We have a server class configuration that looks something like this:
[serverClass:ewda_nonprod_rw]
blacklist.0 = eon-prod*
whitelist.0 = eon-test*
whitelist.1 = eon-*
[serverClass:ewda_nonprod_rw:app:ewda_nonprod_rw]
#restartSplunkWeb = 0
restartSplunkd = 1
stateOnClient = enabled
After installing the Splunk Universal Forwarder, if I rename a Windows Server computer to eon-avt-api-i-xxxxxxxxxx, set the default hostname in C:\Program Files\SplunkUniversalForwarder\etc\system\local\inputs.conf to the same name, and restart the Splunk service then the ewda_nonprod_rw app will be deployed to the computer and all the correct logs will be shown in Splunk Cloud under the hostname eon-avt-api-i-xxxxxxxxxx.

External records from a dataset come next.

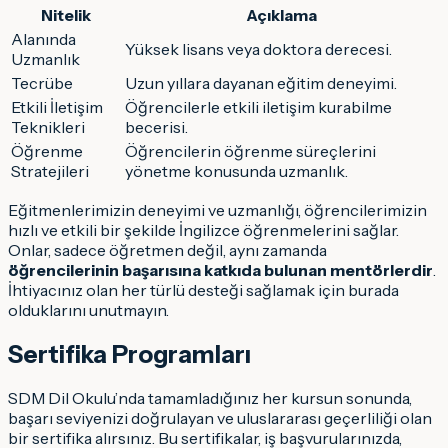
Nitelik
Açıklama
Alanında
Yüksek lisans veya doktora derecesi.
Uzmanlık
Tecrübe
Uzun yıllara dayanan eğitim deneyimi.
Etkili İletişim
Öğrencilerle etkili iletişim kurabilme
Teknikleri
becerisi.
Öğrenme
Öğrencilerin öğrenme süreçlerini
Stratejileri
yönetme konusunda uzmanlık.
Eğitmenlerimizin deneyimi ve uzmanlığı, öğrencilerimizin
hızlı ve etkili bir şekilde İngilizce öğrenmelerini sağlar.
Onlar, sadece öğretmen değil, aynı zamanda
öğrencilerinin başarısına katkıda bulunan mentörlerdir
.
İhtiyacınız olan her türlü desteği sağlamak için burada
olduklarını unutmayın.
Sertifika Programları
SDM Dil Okulu’nda tamamladığınız her kursun sonunda,
başarı seviyenizi doğrulayan ve uluslararası geçerliliği olan
bir sertifika alırsınız. Bu sertifikalar, iş başvurularınızda,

We no longer want to rename the computer to match the hostname we want to use for Splunk but I can not get the ewda_nonprod_rw to be deployed to client without renaming the computer. If I do not rename the computer and only set the default hostname in C:\Program Files\SplunkUniversalForwarder\etc\system\local\inputs.conf to eon-avt-api-i-xxxxxxxxxx and restart the Splunk service then the ewda_nonprod_rw app will not be deployed to the computer and the only logs available in Splunk Cloud under the hostname eon-avt-api-i-xxxxxxxxxx are from the default splunkd and wineventlog sourcetypes. I have also tried setting the server.conf file's serverName to eon-avt-api-i-xxxxxxxxxx with no luck.